“Special Time” Sessions With Your Kids Take 5 Minutes And Have Huge Benefits For You Both
It’s researched-based and actually fits into schedules realistically.
Every mom can agree that there are just not enough hours in the day. That phrase, “You have the same amount of hours in the day as Beyoncé!” is just simply not true. She has a chauffeur and a chef and tutors for her kids. In most normal households, all those “jobs” are added to mom’s resumé. Add a full-time career on top of that, and moms are spread so incredibly thin.
The guilt of not spending enough “quality” time with kids can weigh heavily and lead any mom to beat up on herself when it seems like there is a disconnect between herself and her children — especially if they’re not exactly using their “listening ears.”
There might be good news on the horizon for insanely busy moms (Is that a redundant phrase?). A simple, quick strategy that is widely recommended by children's health professionals recommends just five minutes of daily connection between a parent and a child through the activity of child-led play.
Called "special time," these uninterrupted moments give young children a chance to interact with their parents without the stress of having to “listen” or follow direction. This ease actually helps strengthen the bond between a parent and a child, according to Roger Harrison, a pediatric psychologist with Nemours Children's Health in Wilmington, Del.
This concept kind of seems like a no-brainer once Harrison elaborates on the method — quality time with another person builds trust, and when trust is built, so is respect.
“Special time increases opportunities for closeness between a parent and child. As that attachment is building, it increases the likelihood that a child is going to listen or value what a parent has to say,” he told NPR.
So, how do you put this method into actual practice? It’s pretty simple.
For at least 5 minutes a day, sit down with your child and join them in anything they want to do. From painting to building blocks or making a fort, put down the phone, close the laptop, and give your child your full attention during an activity of their choice.
Child psychologist Kerrie Murphy notes that it’s important that whatever you’re doing doesn't have a “right or wrong” way to play like a board game or video game.

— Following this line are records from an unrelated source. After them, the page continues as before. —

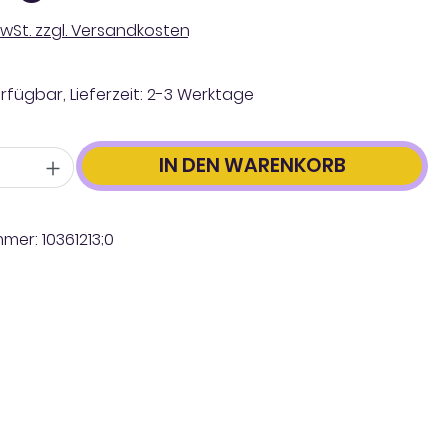
 MwSt. zzgl. Versandkosten
rfügbar, Lieferzeit: 2-3 Werktage
IN DEN WARENKORB
mmer:
10361213;0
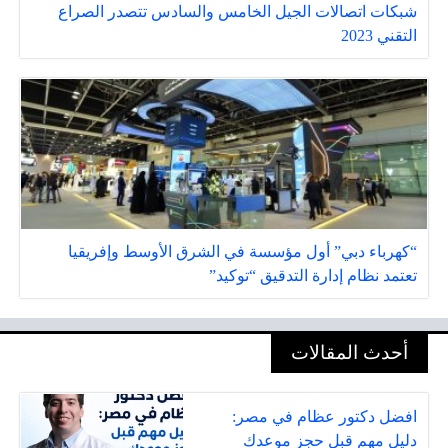
شبكات اتصالات الجيل الخامس والسادس تتصدر الصراع
التقني 2023
“كهرباء دبي” أول مؤسسة في الشرق الأوسط وإفريقيا
تعتمد نظام إدارة التدقيق “توكيد”
أحدث المقالات
افضل دكتور عظام في مصر:
دليل مهم قبل حجز موعدك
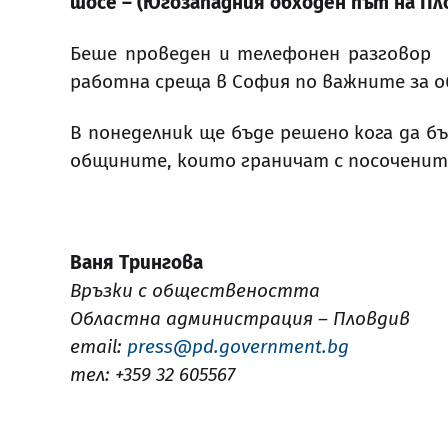
шосе – (Югозападния обходен път на П
Беше проведен и телефонен разговор и
работна среща в София по важните за 
В понеделник ще бъде решено кога да б
общините, които граничат с посоченит
Ваня Трингова
Връзки с обществеността
Областна администрация – Пловдив
email:
press@pd.government.bg
тел: +359 32 605567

Your kid is in charge of the play for the next few minutes.
Do not ask questions or give them directions.
Parent-child interaction researchers have developed the acronym "PRIDE" to help parents remember the tenets of child-led play. The tenets encourage adults to praise their child for appropriate behaviors, use reflective communication, imitate their play style, describe what is happening during the child-led play, and exhibit genuine excitement about spending time with them.
As for things to avoid doing: giving commands, pointing out “bad behavior,” asking questions, and criticizing your child.
Each caregiver in the household (this means dad, grandma, older sister, etc.) should take turns doing “special time” with each child separately at home. This means if you have more than one child, there’s no killing two birds with one stone here. Don't lump your kids special time together as it will totally defeat the purpose.
It might seem like five minutes is such a small amount of time to make any sort of difference in your child’s behavior, but it’s back by science.
A 2017 review of literature, focused on parent-child interaction therapy, included many excerpts about the power of “special time,” noting it as an "effective intervention for a myriad of emotional and behavioral difficulties" mainly in children aged 2-7 since it was developed in the 1970s. And it's been shown to boost attention spans and social skills in children.
Parents are also benefiting from this “special time.” According to the literature review, several studies have shown “increases in positive parenting skills and decreases in negative parenting skills” in families regularly practicing this method.
While it might seem like there is just no time for even a moment to ourselves as moms, I think we can all spare five minutes if it means a better connection with our kids.